A faithful copy is required. Print each line of the data exactly and omit the pictures.

(Document layout analysis data)
+++
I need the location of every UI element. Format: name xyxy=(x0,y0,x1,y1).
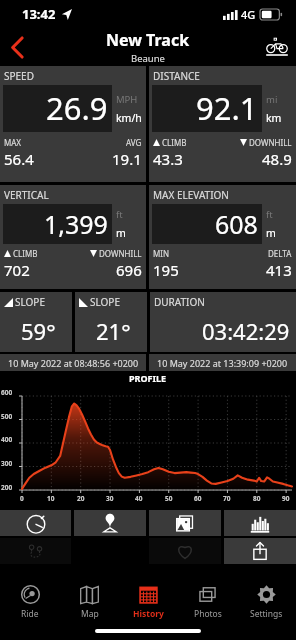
staticText: 702 xyxy=(4,260,30,280)
staticText: 56.4 xyxy=(4,149,34,169)
staticText: 10 May 2022 at 08:48:56 +0200 xyxy=(8,357,139,369)
staticText: 195 xyxy=(153,260,179,280)
staticText: m xyxy=(266,226,276,240)
button[interactable]: VERTICAL xyxy=(0,185,146,289)
staticText: 50 xyxy=(165,494,173,503)
staticText: 03:42:29 xyxy=(202,316,290,346)
staticText: km xyxy=(266,111,282,125)
staticText: MPH xyxy=(116,93,138,106)
button[interactable]: Settings xyxy=(237,578,296,620)
staticText: MAX xyxy=(4,137,22,148)
staticText: 92.1 xyxy=(196,87,258,129)
staticText: 26.9 xyxy=(46,87,108,129)
button[interactable]: Charts xyxy=(224,510,296,536)
button[interactable]: 10 May 2022 at 13:39:09 +0200 xyxy=(149,354,296,371)
staticText: SLOPE xyxy=(90,295,120,309)
staticText: DOWNHILL xyxy=(99,248,142,259)
button[interactable]: SPEED xyxy=(0,66,146,182)
staticText: 59° xyxy=(21,316,56,346)
staticText: VERTICAL xyxy=(4,188,49,202)
button[interactable]: Waypoints xyxy=(0,538,71,564)
button[interactable]: Share xyxy=(224,538,296,564)
staticText: New Track xyxy=(106,29,190,51)
staticText: Beaune xyxy=(131,52,165,65)
button[interactable]: Photos xyxy=(149,510,221,536)
staticText: DURATION xyxy=(154,295,205,309)
staticText: History xyxy=(133,608,164,620)
staticText: 4G xyxy=(241,7,256,22)
button[interactable]: Activity type: cycling xyxy=(258,28,296,66)
staticText: ft xyxy=(266,208,273,221)
staticText: MAX ELEVATION xyxy=(153,188,229,202)
staticText: 43.3 xyxy=(153,149,183,169)
staticText: Ride xyxy=(21,608,39,620)
button[interactable]: History xyxy=(119,578,178,620)
staticText: mi xyxy=(266,93,278,106)
staticText: 90 xyxy=(282,494,290,503)
button[interactable]: Map xyxy=(60,578,119,620)
staticText: DISTANCE xyxy=(153,69,200,83)
button[interactable]: Heart rate xyxy=(149,538,221,564)
button[interactable]: Ride xyxy=(0,578,60,620)
staticText: 80 xyxy=(253,494,261,503)
button[interactable]: SLOPE xyxy=(75,292,147,352)
button[interactable]: Map xyxy=(74,510,146,536)
staticText: 0 xyxy=(20,494,24,503)
staticText: 40 xyxy=(135,494,143,503)
staticText: AVG xyxy=(126,137,142,148)
staticText: 19.1 xyxy=(112,149,142,169)
staticText: 600 xyxy=(1,388,13,397)
staticText: Settings xyxy=(250,608,283,620)
staticText: 500 xyxy=(1,412,13,421)
staticText: CLIMB xyxy=(13,248,38,259)
staticText: Map xyxy=(81,608,99,620)
staticText: CLIMB xyxy=(162,137,187,148)
staticText: ft xyxy=(116,208,123,221)
staticText: DOWNHILL xyxy=(249,137,292,148)
staticText: 300 xyxy=(1,459,13,468)
button[interactable]: 10 May 2022 at 08:48:56 +0200 xyxy=(0,354,146,371)
staticText: 20 xyxy=(77,494,85,503)
staticText: 13:42 xyxy=(22,5,56,23)
button[interactable]: DURATION xyxy=(150,292,296,352)
button[interactable]: DISTANCE xyxy=(149,66,296,182)
staticText: SPEED xyxy=(4,69,34,83)
staticText: km/h xyxy=(116,111,142,125)
staticText: 70 xyxy=(223,494,231,503)
staticText: 200 xyxy=(1,483,13,492)
staticText: SLOPE xyxy=(15,295,45,309)
staticText: DELTA xyxy=(268,248,292,259)
staticText: 21° xyxy=(96,316,131,346)
staticText: 60 xyxy=(194,494,202,503)
staticText: 413 xyxy=(266,260,292,280)
button[interactable]: Photos xyxy=(178,578,237,620)
button[interactable]: Back xyxy=(0,28,34,66)
staticText: m xyxy=(116,226,126,240)
staticText: Photos xyxy=(194,608,222,620)
staticText: MIN xyxy=(153,248,170,259)
button[interactable]: SLOPE xyxy=(0,292,72,352)
staticText: 400 xyxy=(1,435,13,444)
button[interactable]: MAX ELEVATION xyxy=(149,185,296,289)
staticText: 48.9 xyxy=(262,149,292,169)
button[interactable]: Activity details xyxy=(0,510,71,536)
staticText: 608 xyxy=(215,207,258,241)
staticText: 1,399 xyxy=(44,207,108,241)
staticText: 696 xyxy=(116,260,142,280)
staticText: 30 xyxy=(106,494,114,503)
staticText: PROFILE xyxy=(129,372,167,384)
staticText: 10 xyxy=(47,494,55,503)
staticText: 10 May 2022 at 13:39:09 +0200 xyxy=(157,357,288,369)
+++
**SOLUTION:**
I need the location of every UI element. Format: name xyxy=(x0,y0,x1,y1).
staticText: 702 xyxy=(4,260,30,280)
staticText: 56.4 xyxy=(4,149,34,169)
staticText: 10 May 2022 at 08:48:56 +0200 xyxy=(8,357,139,369)
staticText: 195 xyxy=(153,260,179,280)
staticText: m xyxy=(266,226,276,240)
button[interactable]: VERTICAL xyxy=(0,185,146,289)
staticText: 50 xyxy=(165,494,173,503)
staticText: 03:42:29 xyxy=(202,316,290,346)
staticText: km xyxy=(266,111,282,125)
staticText: MPH xyxy=(116,93,138,106)
button[interactable]: Settings xyxy=(237,578,296,620)
staticText: MAX xyxy=(4,137,22,148)
staticText: 92.1 xyxy=(196,87,258,129)
staticText: 26.9 xyxy=(46,87,108,129)
button[interactable]: Charts xyxy=(224,510,296,536)
button[interactable]: 10 May 2022 at 13:39:09 +0200 xyxy=(149,354,296,371)
staticText: SLOPE xyxy=(90,295,120,309)
staticText: DOWNHILL xyxy=(99,248,142,259)
button[interactable]: SPEED xyxy=(0,66,146,182)
staticText: 59° xyxy=(21,316,56,346)
staticText: VERTICAL xyxy=(4,188,49,202)
button[interactable]: Waypoints xyxy=(0,538,71,564)
button[interactable]: Share xyxy=(224,538,296,564)
staticText: New Track xyxy=(106,29,190,51)
staticText: Beaune xyxy=(131,52,165,65)
button[interactable]: Photos xyxy=(149,510,221,536)
staticText: DURATION xyxy=(154,295,205,309)
staticText: History xyxy=(133,608,164,620)
staticText: 4G xyxy=(241,7,256,22)
button[interactable]: Activity type: cycling xyxy=(258,28,296,66)
staticText: ft xyxy=(266,208,273,221)
staticText: MAX ELEVATION xyxy=(153,188,229,202)
staticText: 43.3 xyxy=(153,149,183,169)
staticText: Ride xyxy=(21,608,39,620)
button[interactable]: History xyxy=(119,578,178,620)
staticText: mi xyxy=(266,93,278,106)
staticText: 90 xyxy=(282,494,290,503)
button[interactable]: Map xyxy=(60,578,119,620)
staticText: DISTANCE xyxy=(153,69,200,83)
button[interactable]: Heart rate xyxy=(149,538,221,564)
button[interactable]: Ride xyxy=(0,578,60,620)
staticText: 80 xyxy=(253,494,261,503)
button[interactable]: SLOPE xyxy=(75,292,147,352)
button[interactable]: Map xyxy=(74,510,146,536)
staticText: 0 xyxy=(20,494,24,503)
staticText: 40 xyxy=(135,494,143,503)
staticText: AVG xyxy=(126,137,142,148)
staticText: 19.1 xyxy=(112,149,142,169)
staticText: 600 xyxy=(1,388,13,397)
staticText: Settings xyxy=(250,608,283,620)
staticText: 500 xyxy=(1,412,13,421)
staticText: CLIMB xyxy=(13,248,38,259)
staticText: Map xyxy=(81,608,99,620)
staticText: CLIMB xyxy=(162,137,187,148)
staticText: ft xyxy=(116,208,123,221)
staticText: DOWNHILL xyxy=(249,137,292,148)
staticText: 300 xyxy=(1,459,13,468)
button[interactable]: 10 May 2022 at 08:48:56 +0200 xyxy=(0,354,146,371)
staticText: 20 xyxy=(77,494,85,503)
staticText: 13:42 xyxy=(22,5,56,23)
button[interactable]: DURATION xyxy=(150,292,296,352)
button[interactable]: DISTANCE xyxy=(149,66,296,182)
staticText: SPEED xyxy=(4,69,34,83)
staticText: km/h xyxy=(116,111,142,125)
staticText: 70 xyxy=(223,494,231,503)
staticText: 200 xyxy=(1,483,13,492)
staticText: SLOPE xyxy=(15,295,45,309)
staticText: DELTA xyxy=(268,248,292,259)
staticText: 21° xyxy=(96,316,131,346)
staticText: 60 xyxy=(194,494,202,503)
staticText: 413 xyxy=(266,260,292,280)
button[interactable]: Photos xyxy=(178,578,237,620)
button[interactable]: Back xyxy=(0,28,34,66)
staticText: m xyxy=(116,226,126,240)
staticText: Photos xyxy=(194,608,222,620)
staticText: MIN xyxy=(153,248,170,259)
button[interactable]: SLOPE xyxy=(0,292,72,352)
staticText: 400 xyxy=(1,435,13,444)
button[interactable]: MAX ELEVATION xyxy=(149,185,296,289)
staticText: 48.9 xyxy=(262,149,292,169)
button[interactable]: Activity details xyxy=(0,510,71,536)
staticText: 608 xyxy=(215,207,258,241)
staticText: 1,399 xyxy=(44,207,108,241)
staticText: 696 xyxy=(116,260,142,280)
staticText: 30 xyxy=(106,494,114,503)
staticText: PROFILE xyxy=(129,372,167,384)
staticText: 10 xyxy=(47,494,55,503)
staticText: 10 May 2022 at 13:39:09 +0200 xyxy=(157,357,288,369)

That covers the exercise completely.